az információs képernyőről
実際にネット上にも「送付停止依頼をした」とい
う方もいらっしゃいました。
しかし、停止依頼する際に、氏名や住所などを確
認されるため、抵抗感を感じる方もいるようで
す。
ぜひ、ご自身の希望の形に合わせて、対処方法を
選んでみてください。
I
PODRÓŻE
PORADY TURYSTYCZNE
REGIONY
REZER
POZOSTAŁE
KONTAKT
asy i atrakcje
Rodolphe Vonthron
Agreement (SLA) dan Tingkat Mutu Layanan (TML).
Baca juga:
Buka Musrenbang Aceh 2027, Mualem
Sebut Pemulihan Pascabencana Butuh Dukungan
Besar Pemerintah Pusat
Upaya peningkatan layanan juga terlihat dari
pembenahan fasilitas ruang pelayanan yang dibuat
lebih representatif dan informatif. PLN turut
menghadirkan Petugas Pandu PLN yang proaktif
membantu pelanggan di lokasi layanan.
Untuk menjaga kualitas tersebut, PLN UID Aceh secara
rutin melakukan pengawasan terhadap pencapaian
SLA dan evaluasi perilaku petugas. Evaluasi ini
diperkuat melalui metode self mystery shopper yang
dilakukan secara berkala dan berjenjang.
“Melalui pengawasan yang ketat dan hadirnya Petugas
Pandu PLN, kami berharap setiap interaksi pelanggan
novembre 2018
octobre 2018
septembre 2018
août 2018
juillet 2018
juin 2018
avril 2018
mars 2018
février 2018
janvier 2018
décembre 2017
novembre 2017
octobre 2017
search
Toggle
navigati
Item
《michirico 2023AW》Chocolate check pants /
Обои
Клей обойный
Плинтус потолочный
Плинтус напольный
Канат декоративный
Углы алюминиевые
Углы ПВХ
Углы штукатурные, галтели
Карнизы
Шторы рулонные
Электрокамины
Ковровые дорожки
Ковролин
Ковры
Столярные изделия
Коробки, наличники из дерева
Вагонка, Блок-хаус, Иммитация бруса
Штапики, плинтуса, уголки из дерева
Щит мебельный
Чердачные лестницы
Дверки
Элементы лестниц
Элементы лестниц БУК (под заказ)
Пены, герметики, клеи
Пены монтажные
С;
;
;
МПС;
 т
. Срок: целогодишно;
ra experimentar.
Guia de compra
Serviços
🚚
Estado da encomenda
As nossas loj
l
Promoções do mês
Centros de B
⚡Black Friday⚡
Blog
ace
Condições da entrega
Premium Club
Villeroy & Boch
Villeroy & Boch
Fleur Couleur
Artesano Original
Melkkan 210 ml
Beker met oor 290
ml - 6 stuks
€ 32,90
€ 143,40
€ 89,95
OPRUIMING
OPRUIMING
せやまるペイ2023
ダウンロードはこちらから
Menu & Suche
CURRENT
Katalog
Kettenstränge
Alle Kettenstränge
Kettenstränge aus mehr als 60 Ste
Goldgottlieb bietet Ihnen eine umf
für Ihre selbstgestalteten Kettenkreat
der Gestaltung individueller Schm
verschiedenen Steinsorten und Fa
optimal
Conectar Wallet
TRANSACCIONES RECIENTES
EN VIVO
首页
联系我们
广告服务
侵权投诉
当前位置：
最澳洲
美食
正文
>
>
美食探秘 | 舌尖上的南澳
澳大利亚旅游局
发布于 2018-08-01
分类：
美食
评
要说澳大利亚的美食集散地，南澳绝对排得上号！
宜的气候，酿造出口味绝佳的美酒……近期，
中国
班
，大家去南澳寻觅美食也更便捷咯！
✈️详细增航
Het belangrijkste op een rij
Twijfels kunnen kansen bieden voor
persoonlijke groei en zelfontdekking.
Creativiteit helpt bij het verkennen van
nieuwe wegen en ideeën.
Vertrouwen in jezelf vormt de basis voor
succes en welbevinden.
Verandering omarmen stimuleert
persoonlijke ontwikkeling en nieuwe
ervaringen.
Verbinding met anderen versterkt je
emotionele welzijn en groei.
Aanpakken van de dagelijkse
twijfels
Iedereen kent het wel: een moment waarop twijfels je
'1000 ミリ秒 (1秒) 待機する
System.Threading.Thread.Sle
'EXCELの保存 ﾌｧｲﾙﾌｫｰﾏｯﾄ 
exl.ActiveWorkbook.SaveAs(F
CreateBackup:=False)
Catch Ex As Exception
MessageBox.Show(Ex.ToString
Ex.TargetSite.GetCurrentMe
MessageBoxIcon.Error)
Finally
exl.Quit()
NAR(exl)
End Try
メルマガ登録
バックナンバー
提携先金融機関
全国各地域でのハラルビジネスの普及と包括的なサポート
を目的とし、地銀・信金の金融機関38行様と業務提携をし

····················

◆ WORK TO BE COMPLETED ◆
Output the full listing without altering anything.

◆ THE COMPLETED TASK ◆
az információs képernyőről
実際にネット上にも「送付停止依頼をした」とい
う方もいらっしゃいました。
しかし、停止依頼する際に、氏名や住所などを確
認されるため、抵抗感を感じる方もいるようで
す。
ぜひ、ご自身の希望の形に合わせて、対処方法を
選んでみてください。
I
PODRÓŻE
PORADY TURYSTYCZNE
REGIONY
REZER
POZOSTAŁE
KONTAKT
asy i atrakcje
Rodolphe Vonthron
Agreement (SLA) dan Tingkat Mutu Layanan (TML).
Baca juga:
Buka Musrenbang Aceh 2027, Mualem
Sebut Pemulihan Pascabencana Butuh Dukungan
Besar Pemerintah Pusat
Upaya peningkatan layanan juga terlihat dari
pembenahan fasilitas ruang pelayanan yang dibuat
lebih representatif dan informatif. PLN turut
menghadirkan Petugas Pandu PLN yang proaktif
membantu pelanggan di lokasi layanan.
Untuk menjaga kualitas tersebut, PLN UID Aceh secara
rutin melakukan pengawasan terhadap pencapaian
SLA dan evaluasi perilaku petugas. Evaluasi ini
diperkuat melalui metode self mystery shopper yang
dilakukan secara berkala dan berjenjang.
“Melalui pengawasan yang ketat dan hadirnya Petugas
Pandu PLN, kami berharap setiap interaksi pelanggan
novembre 2018
octobre 2018
septembre 2018
août 2018
juillet 2018
juin 2018
avril 2018
mars 2018
février 2018
janvier 2018
décembre 2017
novembre 2017
octobre 2017
search
Toggle
navigati
Item
《michirico 2023AW》Chocolate check pants /
Обои
Клей обойный
Плинтус потолочный
Плинтус напольный
Канат декоративный
Углы алюминиевые
Углы ПВХ
Углы штукатурные, галтели
Карнизы
Шторы рулонные
Электрокамины
Ковровые дорожки
Ковролин
Ковры
Столярные изделия
Коробки, наличники из дерева
Вагонка, Блок-хаус, Иммитация бруса
Штапики, плинтуса, уголки из дерева
Щит мебельный
Чердачные лестницы
Дверки
Элементы лестниц
Элементы лестниц БУК (под заказ)
Пены, герметики, клеи
Пены монтажные
С;
;
;
МПС;
 т
. Срок: целогодишно;
ra experimentar.
Guia de compra
Serviços
🚚
Estado da encomenda
As nossas loj
l
Promoções do mês
Centros de B
⚡Black Friday⚡
Blog
ace
Condições da entrega
Premium Club
Villeroy & Boch
Villeroy & Boch
Fleur Couleur
Artesano Original
Melkkan 210 ml
Beker met oor 290
ml - 6 stuks
€ 32,90
€ 143,40
€ 89,95
OPRUIMING
OPRUIMING
せやまるペイ2023
ダウンロードはこちらから
Menu & Suche
CURRENT
Katalog
Kettenstränge
Alle Kettenstränge
Kettenstränge aus mehr als 60 Ste
Goldgottlieb bietet Ihnen eine umf
für Ihre selbstgestalteten Kettenkreat
der Gestaltung individueller Schm
verschiedenen Steinsorten und Fa
optimal
Conectar Wallet
TRANSACCIONES RECIENTES
EN VIVO
首页
联系我们
广告服务
侵权投诉
当前位置：
最澳洲
美食
正文
>
>
美食探秘 | 舌尖上的南澳
澳大利亚旅游局
发布于 2018-08-01
分类：
美食
评
要说澳大利亚的美食集散地，南澳绝对排得上号！
宜的气候，酿造出口味绝佳的美酒……近期，
中国
班
，大家去南澳寻觅美食也更便捷咯！
✈️详细增航
Het belangrijkste op een rij
Twijfels kunnen kansen bieden voor
persoonlijke groei en zelfontdekking.
Creativiteit helpt bij het verkennen van
nieuwe wegen en ideeën.
Vertrouwen in jezelf vormt de basis voor
succes en welbevinden.
Verandering omarmen stimuleert
persoonlijke ontwikkeling en nieuwe
ervaringen.
Verbinding met anderen versterkt je
emotionele welzijn en groei.
Aanpakken van de dagelijkse
twijfels
Iedereen kent het wel: een moment waarop twijfels je
'1000 ミリ秒 (1秒) 待機する
System.Threading.Thread.Sle
'EXCELの保存 ﾌｧｲﾙﾌｫｰﾏｯﾄ 
exl.ActiveWorkbook.SaveAs(F
CreateBackup:=False)
Catch Ex As Exception
MessageBox.Show(Ex.ToString
Ex.TargetSite.GetCurrentMe
MessageBoxIcon.Error)
Finally
exl.Quit()
NAR(exl)
End Try
メルマガ登録
バックナンバー
提携先金融機関
全国各地域でのハラルビジネスの普及と包括的なサポート
を目的とし、地銀・信金の金融機関38行様と業務提携をし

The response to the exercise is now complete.